**** Data for this task
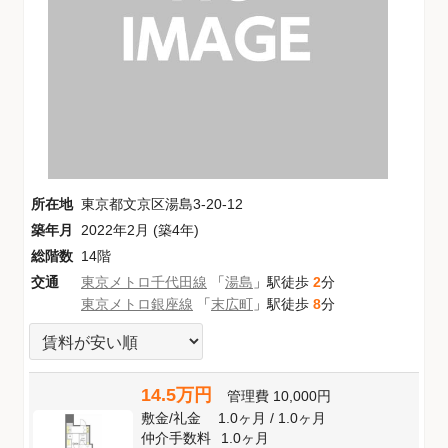
所在地
東京都文京区湯島3-20-12
築年月
2022年2月 (築4年)
総階数
14階
交通
東京メトロ千代田線
「
湯島
」駅徒歩
2
分
東京メトロ銀座線
「
末広町
」駅徒歩
8
分
14.5万円
管理費
10,000円
敷金
/
礼金
1.0ヶ月
/
1.0ヶ月
仲介手数料
1.0ヶ月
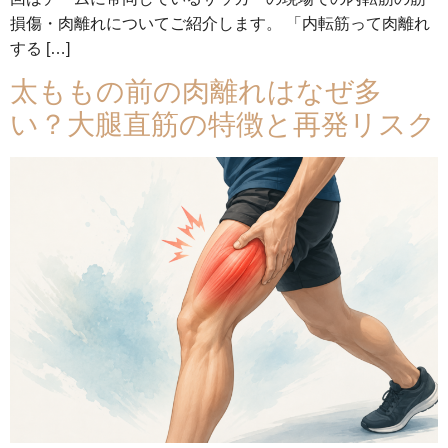
損傷・肉離れについてご紹介します。 「内転筋って肉離れ
する […]
太ももの前の肉離れはなぜ多
い？大腿直筋の特徴と再発リスク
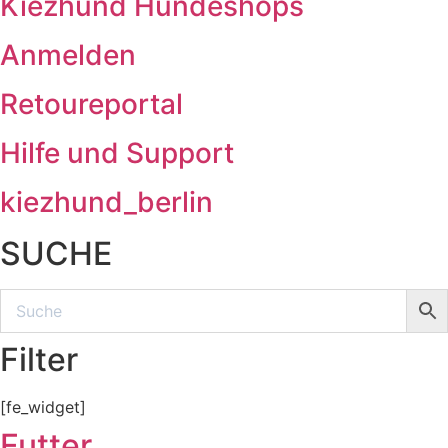
Kiezhund Hundeshops
Anmelden
Retoureportal
Hilfe und Support
kiezhund_berlin
SUCHE
Filter
[fe_widget]
Futter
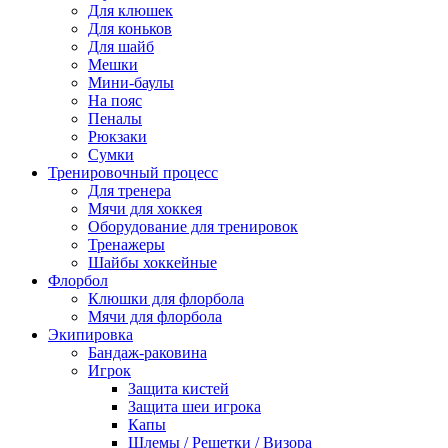
Для клюшек
Для коньков
Для шайб
Мешки
Мини-баулы
На пояс
Пеналы
Рюкзаки
Сумки
Тренировочный процесс
Для тренера
Мячи для хоккея
Оборудование для тренировок
Тренажеры
Шайбы хоккейные
Флорбол
Клюшки для флорбола
Мячи для флорбола
Экипировка
Бандаж-раковина
Игрок
Защита кистей
Защита шеи игрока
Капы
Шлемы / Решетки / Визора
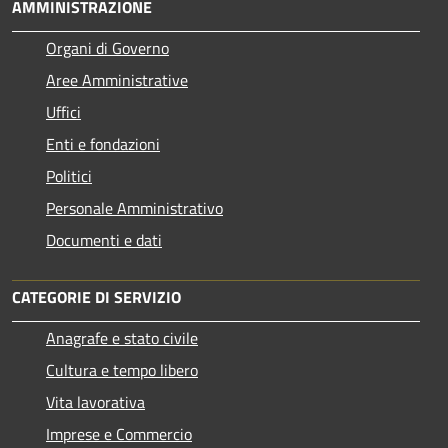
AMMINISTRAZIONE
Organi di Governo
Aree Amministrative
Uffici
Enti e fondazioni
Politici
Personale Amministrativo
Documenti e dati
CATEGORIE DI SERVIZIO
Anagrafe e stato civile
Cultura e tempo libero
Vita lavorativa
Imprese e Commercio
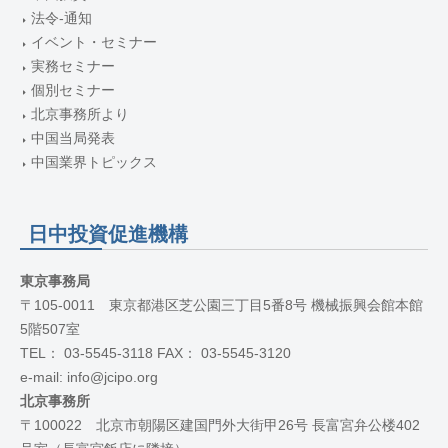
法令-通知
イベント・セミナー
実務セミナー
個別セミナー
北京事務所より
中国当局発表
中国業界トピックス
日中投資促進機構
東京事務局
〒105-0011 東京都港区芝公園三丁目5番8号 機械振興会館本館
5階507室
TEL： 03-5545-3118 FAX： 03-5545-3120
e-mail: info@jcipo.org
北京事務所
〒100022 北京市朝陽区建国門外大街甲26号 長富宮弁公楼402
********
The lines of the records that contain the string "флорбола" should be located and copied.

• Output:
Клюшки для флорбола
Мячи для флорбола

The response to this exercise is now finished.